Your response should be an exact reproduction of the data below, beginning at the line containing "MALDOROR – Trailer (1018, 639)" and ending with the final line.
Records shown Block Start
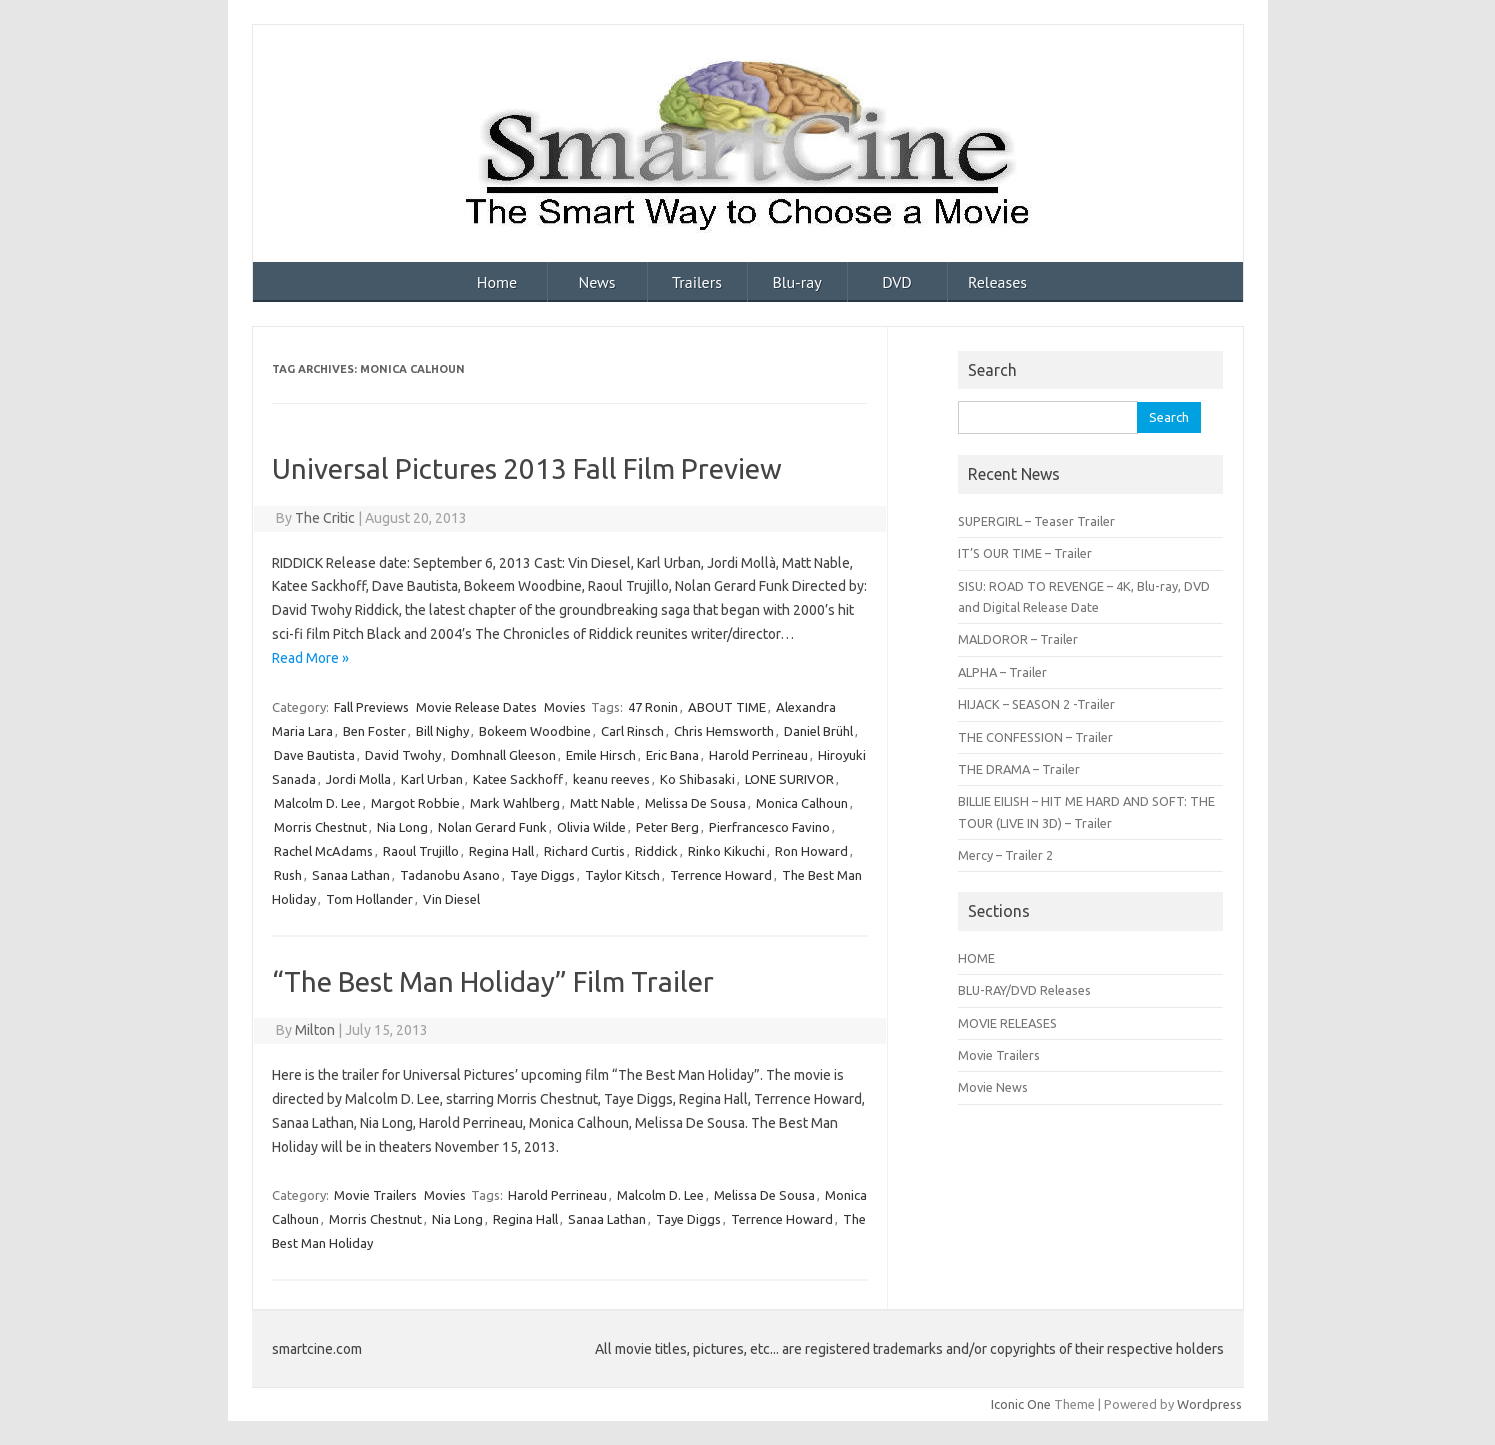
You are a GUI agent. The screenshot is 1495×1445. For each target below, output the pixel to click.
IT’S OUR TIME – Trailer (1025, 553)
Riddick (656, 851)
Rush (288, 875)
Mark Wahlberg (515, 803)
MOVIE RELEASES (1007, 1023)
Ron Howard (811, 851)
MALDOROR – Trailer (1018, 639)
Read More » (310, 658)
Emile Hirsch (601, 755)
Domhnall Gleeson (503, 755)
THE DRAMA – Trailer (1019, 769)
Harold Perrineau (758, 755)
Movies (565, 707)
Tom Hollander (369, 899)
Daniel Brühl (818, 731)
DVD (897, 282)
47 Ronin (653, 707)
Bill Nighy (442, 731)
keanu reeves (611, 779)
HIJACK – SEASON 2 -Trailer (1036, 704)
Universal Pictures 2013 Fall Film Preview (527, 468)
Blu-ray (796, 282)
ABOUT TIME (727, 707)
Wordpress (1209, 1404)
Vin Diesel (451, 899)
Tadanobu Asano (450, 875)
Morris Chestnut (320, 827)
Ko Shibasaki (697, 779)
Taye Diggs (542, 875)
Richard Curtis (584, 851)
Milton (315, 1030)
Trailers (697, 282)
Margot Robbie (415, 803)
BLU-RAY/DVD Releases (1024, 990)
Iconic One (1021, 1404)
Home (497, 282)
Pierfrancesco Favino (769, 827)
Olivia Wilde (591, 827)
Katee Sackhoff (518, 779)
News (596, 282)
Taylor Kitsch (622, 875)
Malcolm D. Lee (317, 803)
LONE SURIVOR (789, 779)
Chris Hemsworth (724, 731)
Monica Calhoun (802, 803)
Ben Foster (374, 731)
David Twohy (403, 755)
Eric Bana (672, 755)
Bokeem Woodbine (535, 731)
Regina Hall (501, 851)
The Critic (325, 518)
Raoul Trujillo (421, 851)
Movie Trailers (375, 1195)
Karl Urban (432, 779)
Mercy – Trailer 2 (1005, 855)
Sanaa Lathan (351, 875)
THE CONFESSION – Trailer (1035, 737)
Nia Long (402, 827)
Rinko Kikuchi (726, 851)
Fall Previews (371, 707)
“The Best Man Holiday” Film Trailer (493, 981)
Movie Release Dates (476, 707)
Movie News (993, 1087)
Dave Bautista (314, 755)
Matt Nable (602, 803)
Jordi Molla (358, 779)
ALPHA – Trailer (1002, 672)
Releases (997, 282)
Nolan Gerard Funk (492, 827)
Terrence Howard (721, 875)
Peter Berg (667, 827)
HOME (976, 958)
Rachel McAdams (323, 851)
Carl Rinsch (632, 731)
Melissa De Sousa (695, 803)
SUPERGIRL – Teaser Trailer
Records shown Block End
*Result below*:
MALDOROR – Trailer (1018, 639)
Read More » (310, 658)
Emile Hirsch (601, 755)
Domhnall Gleeson (503, 755)
THE DRAMA – Trailer (1019, 769)
Harold Perrineau (758, 755)
Movies (565, 707)
Tom Hollander (369, 899)
Daniel Brühl (818, 731)
DVD (897, 282)
47 Ronin (653, 707)
Bill Nighy (442, 731)
keanu reeves (611, 779)
HIJACK – SEASON 2 -Trailer (1036, 704)
Universal Pictures 2013 Fall Film Preview (527, 468)
Blu-ray (796, 282)
ABOUT TIME (727, 707)
Wordpress (1209, 1404)
Vin Diesel (451, 899)
Tadanobu Asano (450, 875)
Morris Chestnut (320, 827)
Ko Shibasaki (697, 779)
Taye Diggs (542, 875)
Richard Curtis (584, 851)
Milton (315, 1030)
Trailers (697, 282)
Margot Robbie (415, 803)
BLU-RAY/DVD Releases (1024, 990)
Iconic One (1021, 1404)
Home (497, 282)
Pierfrancesco Favino (769, 827)
Olivia Wilde (591, 827)
Katee Sackhoff (518, 779)
News (596, 282)
Taylor Kitsch (622, 875)
Malcolm D. Lee (317, 803)
LONE SURIVOR (789, 779)
Chris Hemsworth (724, 731)
Monica Calhoun (802, 803)
Ben Foster (374, 731)
David Twohy (403, 755)
Eric Bana (672, 755)
Bokeem Woodbine (535, 731)
Regina Hall (501, 851)
The Critic (325, 518)
Raoul Trujillo (421, 851)
Movie Trailers (375, 1195)
Karl Urban (432, 779)
Mercy – Trailer 2 (1005, 855)
Sanaa Lathan (351, 875)
THE CONFESSION – Trailer (1035, 737)
Nia Long (402, 827)
Rinko Kikuchi (726, 851)
Fall Previews (371, 707)
“The Best Man Holiday” Film Trailer (493, 981)
Movie Release Dates (476, 707)
Movie News (993, 1087)
Dave Bautista (314, 755)
Matt Nable (602, 803)
Jordi Molla (358, 779)
ALPHA – Trailer (1002, 672)
Releases (997, 282)
Nolan Gerard Funk (492, 827)
Terrence Howard (721, 875)
Peter Berg (667, 827)
HOME (976, 958)
Rachel McAdams (323, 851)
Carl Rinsch (632, 731)
Melissa De Sousa (695, 803)
SUPERGIRL – Teaser Trailer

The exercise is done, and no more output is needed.